Sombrio, "This War of Mine" retrata vida de civis em tempos de guerra

"Na guerra, nem todo mundo é um soldado" é a mensagem do game pacifista - Divulgação
"Na guerra, nem todo mundo é um soldado" é a mensagem do game pacifista Imagem: Divulgação

Victor Ferreira

do Gamehall

16/10/2014 17h32

A guerra é um tema constante e extremamente popular na indústria de videogames. Seja metralhando a cara de Hitler em "Wolfenstein 3D", eliminando nazistas e terroristas dos mais diferentes tipos na série "Call of Duty", comandando unidades militares em games "Civilization" e "Age of Empires" ou perdendo a noção do real em "Spec Ops: The Line", já foi possível experimentar diversos aspectos de conflitos militares.

"This War of Mine", novo título da produtora polonesa 11 bit studios (de "Anomaly: Warzone Earth"), também coloca o jogador no meio de um conflito entre dois exércitos. Desta vez, porém, o ponto de vista não é dos militares, e sim de um grupo de civis preso em um zona de guerra, forçados a sobreviver procurando ou barganhando por suprimentos, além de tentar achar formas de vencer a fome, frio e possíveis invasões a seu refúgio.

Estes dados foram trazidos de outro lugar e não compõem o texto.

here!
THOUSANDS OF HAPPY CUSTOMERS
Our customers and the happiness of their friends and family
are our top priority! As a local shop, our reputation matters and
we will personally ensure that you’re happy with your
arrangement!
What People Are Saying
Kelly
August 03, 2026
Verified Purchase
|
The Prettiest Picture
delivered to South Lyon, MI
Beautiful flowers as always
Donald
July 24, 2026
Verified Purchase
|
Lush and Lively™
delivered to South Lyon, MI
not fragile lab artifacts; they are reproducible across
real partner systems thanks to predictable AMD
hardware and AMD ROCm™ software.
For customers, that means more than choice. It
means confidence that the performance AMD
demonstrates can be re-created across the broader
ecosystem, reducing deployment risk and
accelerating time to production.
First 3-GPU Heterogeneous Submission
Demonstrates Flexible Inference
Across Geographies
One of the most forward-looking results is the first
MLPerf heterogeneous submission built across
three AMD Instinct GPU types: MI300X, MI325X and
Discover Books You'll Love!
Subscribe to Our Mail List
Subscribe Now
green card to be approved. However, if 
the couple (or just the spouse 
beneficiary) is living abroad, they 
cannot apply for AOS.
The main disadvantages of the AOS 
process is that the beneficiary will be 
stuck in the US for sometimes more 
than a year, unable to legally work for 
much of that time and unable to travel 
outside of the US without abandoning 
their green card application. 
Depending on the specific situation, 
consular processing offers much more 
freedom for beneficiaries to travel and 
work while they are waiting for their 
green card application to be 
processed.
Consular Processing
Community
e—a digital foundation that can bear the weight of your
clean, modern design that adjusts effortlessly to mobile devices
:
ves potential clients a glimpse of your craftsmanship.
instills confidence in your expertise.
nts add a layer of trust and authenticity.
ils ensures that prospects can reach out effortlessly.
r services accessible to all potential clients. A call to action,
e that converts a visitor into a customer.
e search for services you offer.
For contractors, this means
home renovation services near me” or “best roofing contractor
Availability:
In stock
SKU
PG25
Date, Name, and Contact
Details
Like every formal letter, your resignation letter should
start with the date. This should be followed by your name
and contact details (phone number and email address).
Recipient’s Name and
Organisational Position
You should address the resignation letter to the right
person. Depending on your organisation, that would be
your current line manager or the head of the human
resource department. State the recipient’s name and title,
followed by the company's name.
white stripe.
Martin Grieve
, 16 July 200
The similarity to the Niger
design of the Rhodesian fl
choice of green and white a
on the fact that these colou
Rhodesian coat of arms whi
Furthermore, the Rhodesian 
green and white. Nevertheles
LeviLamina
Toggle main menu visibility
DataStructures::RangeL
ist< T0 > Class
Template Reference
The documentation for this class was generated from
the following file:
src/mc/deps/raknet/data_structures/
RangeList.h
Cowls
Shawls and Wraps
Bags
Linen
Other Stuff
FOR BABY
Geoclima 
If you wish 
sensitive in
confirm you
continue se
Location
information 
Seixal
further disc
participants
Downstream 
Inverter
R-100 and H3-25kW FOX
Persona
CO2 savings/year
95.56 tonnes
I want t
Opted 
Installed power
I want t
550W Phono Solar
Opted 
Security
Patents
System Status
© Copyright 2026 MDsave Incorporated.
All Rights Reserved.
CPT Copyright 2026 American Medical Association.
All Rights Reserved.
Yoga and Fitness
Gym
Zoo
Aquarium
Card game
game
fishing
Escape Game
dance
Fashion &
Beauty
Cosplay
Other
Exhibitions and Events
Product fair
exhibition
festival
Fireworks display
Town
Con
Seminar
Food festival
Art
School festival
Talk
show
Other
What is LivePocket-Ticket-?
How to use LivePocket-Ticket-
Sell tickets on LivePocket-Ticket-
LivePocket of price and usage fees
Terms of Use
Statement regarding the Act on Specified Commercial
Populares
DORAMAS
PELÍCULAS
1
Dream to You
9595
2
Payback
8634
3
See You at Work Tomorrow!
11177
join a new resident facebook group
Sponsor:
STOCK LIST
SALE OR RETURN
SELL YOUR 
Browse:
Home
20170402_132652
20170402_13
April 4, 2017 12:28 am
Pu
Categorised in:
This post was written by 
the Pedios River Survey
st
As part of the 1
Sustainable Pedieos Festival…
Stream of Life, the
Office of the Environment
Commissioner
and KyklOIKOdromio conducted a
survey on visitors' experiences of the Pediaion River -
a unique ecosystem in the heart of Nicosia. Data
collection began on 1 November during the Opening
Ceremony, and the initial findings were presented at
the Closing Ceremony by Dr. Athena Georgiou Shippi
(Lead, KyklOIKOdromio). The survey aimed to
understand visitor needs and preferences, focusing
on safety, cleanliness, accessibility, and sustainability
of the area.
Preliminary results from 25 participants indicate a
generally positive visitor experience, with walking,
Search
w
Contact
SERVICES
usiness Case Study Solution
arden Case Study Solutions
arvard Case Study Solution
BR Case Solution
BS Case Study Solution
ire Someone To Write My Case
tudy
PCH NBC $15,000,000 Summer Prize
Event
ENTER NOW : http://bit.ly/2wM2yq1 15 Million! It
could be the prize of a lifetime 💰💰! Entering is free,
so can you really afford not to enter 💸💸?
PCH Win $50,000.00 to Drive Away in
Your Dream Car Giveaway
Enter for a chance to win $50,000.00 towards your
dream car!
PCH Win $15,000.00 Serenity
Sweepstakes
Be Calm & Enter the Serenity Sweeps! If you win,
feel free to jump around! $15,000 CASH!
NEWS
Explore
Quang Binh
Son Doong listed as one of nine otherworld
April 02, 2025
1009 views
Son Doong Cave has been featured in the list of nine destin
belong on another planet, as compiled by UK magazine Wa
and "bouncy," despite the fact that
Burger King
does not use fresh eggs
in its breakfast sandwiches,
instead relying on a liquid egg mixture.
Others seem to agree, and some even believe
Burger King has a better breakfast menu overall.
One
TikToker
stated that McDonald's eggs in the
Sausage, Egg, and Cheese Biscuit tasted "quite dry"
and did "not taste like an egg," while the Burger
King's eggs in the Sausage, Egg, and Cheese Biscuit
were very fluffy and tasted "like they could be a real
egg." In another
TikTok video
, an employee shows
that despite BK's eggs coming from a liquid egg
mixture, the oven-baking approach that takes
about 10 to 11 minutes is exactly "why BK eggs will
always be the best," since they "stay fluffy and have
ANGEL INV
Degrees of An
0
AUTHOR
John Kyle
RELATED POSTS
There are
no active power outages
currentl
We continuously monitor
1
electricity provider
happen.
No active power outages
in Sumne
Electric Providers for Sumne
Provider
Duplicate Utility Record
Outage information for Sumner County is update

UOL Jogos conferiu uma prévia do jogo, contendo os 12 primeiros dias da campanha, e procurou (sem muito sucesso) sobreviver aos horrores da guerra urbana.

Névoa de guerra

A tela inicial de "This War of Mine" já dá o tom para o resto do jogo: Cinza, escura e mostrando a destruição causada pela guerra urbana. O game inteiro tem este visual acinzentado, como se uma camada de fumaça e poeira cobrisse tudo e todos na região.

O conflito retratado é fictício, e os personagens são em geral baseados nos próprios membros ou pessoas próximas ao 11 bit studios, mas muito do que está presente no game tem base em combates e invasões reais, particularmente a Guerra da Bósnia.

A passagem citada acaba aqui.